Sam Townsend

Personal information
- Nationality: British
- Born: 26 November 1985 (age 40) Reading

Sport
- Club: Reading University BC

Medal record
Men's Rowing
Representing Great Britain
World Championships
| Silver medal – second place | 2014 Amsterdam | M4x |
| Bronze medal – third place | 2013 Chungjiu | M4x |
European Championships
| Silver medal – second place | 2014 Belgrade | M4x |
| Bronze medal – third place | 2015 Poznan | M4x |

= Sam Townsend =

British rower (born 1985)

Sam Townsend (born 26 November 1985 in Reading) is a British rower who competed at the 2012 Summer Olympics and 2016 Summer Olympics.

==Rowing career==
Townsend competed in the double sculls with Bill Lucas at the 2012 Olympic Games rowing events, finishing in fifth place.

He competed at the 2013 World Rowing Championships in Chungju, where he won a bronze medal as part of the quad sculls with Graeme Thomas, Charles Cousins and Peter Lambert.
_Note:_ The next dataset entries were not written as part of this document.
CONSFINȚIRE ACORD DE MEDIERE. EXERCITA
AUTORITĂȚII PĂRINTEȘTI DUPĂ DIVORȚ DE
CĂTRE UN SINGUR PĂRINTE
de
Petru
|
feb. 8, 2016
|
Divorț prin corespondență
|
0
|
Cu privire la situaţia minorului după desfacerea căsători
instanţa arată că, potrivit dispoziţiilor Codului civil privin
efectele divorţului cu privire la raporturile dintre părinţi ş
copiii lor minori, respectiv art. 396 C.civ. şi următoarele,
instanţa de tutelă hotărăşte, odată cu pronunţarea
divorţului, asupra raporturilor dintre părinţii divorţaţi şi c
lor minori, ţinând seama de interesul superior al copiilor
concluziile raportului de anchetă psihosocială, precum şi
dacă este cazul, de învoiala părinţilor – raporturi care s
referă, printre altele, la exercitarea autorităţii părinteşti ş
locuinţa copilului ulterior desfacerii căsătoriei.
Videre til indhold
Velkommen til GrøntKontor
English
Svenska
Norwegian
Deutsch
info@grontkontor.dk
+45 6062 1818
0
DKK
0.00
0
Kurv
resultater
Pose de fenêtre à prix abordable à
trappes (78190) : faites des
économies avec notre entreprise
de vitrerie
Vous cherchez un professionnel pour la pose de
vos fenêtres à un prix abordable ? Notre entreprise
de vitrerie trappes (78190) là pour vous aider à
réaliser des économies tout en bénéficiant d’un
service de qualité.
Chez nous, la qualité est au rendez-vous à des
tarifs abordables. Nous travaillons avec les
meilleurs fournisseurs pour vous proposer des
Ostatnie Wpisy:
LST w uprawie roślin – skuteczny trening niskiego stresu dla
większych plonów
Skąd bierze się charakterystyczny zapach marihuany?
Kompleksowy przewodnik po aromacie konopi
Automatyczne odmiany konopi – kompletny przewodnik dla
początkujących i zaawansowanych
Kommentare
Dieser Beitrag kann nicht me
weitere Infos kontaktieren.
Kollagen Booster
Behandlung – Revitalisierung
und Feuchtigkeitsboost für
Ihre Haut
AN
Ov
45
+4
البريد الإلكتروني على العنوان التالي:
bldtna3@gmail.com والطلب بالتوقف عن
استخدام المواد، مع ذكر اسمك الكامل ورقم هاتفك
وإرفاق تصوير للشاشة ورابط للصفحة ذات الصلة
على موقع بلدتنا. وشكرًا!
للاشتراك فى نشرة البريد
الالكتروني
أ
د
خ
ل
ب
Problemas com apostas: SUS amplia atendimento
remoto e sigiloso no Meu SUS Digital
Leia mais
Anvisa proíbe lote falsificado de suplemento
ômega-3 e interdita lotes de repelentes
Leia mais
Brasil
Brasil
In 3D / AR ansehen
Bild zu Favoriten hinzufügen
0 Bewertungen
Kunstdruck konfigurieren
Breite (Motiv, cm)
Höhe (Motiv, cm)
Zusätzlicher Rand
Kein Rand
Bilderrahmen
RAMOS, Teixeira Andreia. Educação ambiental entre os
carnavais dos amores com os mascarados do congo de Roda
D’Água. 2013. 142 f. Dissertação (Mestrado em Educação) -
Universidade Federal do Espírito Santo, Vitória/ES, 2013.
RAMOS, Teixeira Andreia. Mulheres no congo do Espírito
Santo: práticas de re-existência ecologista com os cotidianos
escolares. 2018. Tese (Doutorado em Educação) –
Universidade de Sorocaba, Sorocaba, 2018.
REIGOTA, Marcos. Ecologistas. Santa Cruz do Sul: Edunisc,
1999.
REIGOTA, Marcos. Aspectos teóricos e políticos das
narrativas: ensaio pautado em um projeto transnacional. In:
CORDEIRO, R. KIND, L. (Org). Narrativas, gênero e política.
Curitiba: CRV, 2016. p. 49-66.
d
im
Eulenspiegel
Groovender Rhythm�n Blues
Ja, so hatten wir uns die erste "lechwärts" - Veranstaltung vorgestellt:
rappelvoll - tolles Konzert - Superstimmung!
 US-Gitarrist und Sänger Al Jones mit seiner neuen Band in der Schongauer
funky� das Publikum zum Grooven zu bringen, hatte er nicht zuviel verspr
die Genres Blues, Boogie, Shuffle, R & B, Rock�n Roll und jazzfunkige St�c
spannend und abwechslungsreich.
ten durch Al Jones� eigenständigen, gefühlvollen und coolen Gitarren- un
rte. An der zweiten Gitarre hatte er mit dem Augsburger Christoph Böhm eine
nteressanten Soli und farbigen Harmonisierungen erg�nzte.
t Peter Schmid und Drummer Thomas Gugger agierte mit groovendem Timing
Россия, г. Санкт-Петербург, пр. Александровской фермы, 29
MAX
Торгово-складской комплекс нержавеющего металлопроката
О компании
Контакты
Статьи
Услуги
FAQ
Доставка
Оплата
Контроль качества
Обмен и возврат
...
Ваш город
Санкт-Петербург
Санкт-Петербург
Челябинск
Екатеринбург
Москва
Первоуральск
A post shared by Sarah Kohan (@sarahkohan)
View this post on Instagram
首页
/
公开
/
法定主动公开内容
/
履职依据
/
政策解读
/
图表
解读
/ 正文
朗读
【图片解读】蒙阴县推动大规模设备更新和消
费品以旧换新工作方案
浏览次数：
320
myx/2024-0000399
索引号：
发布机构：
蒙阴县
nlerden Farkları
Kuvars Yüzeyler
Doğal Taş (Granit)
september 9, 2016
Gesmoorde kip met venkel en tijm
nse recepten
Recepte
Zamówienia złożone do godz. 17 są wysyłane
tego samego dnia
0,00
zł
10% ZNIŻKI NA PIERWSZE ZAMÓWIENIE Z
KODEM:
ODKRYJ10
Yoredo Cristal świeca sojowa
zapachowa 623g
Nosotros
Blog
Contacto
The following year he competed at the 2014 World Rowing Championships in Bosbaan, Amsterdam, where he won a silver medal as part of the quadruple sculls with Thomas, Cousins and Lambert.

In 2016 he went to his second Olympic Games competing in the quadruple sculls with Jack Beaumont, Angus Groom and Peter Lambert.

==Personal life==
His wife, Natasha Page, is also an Olympic rower.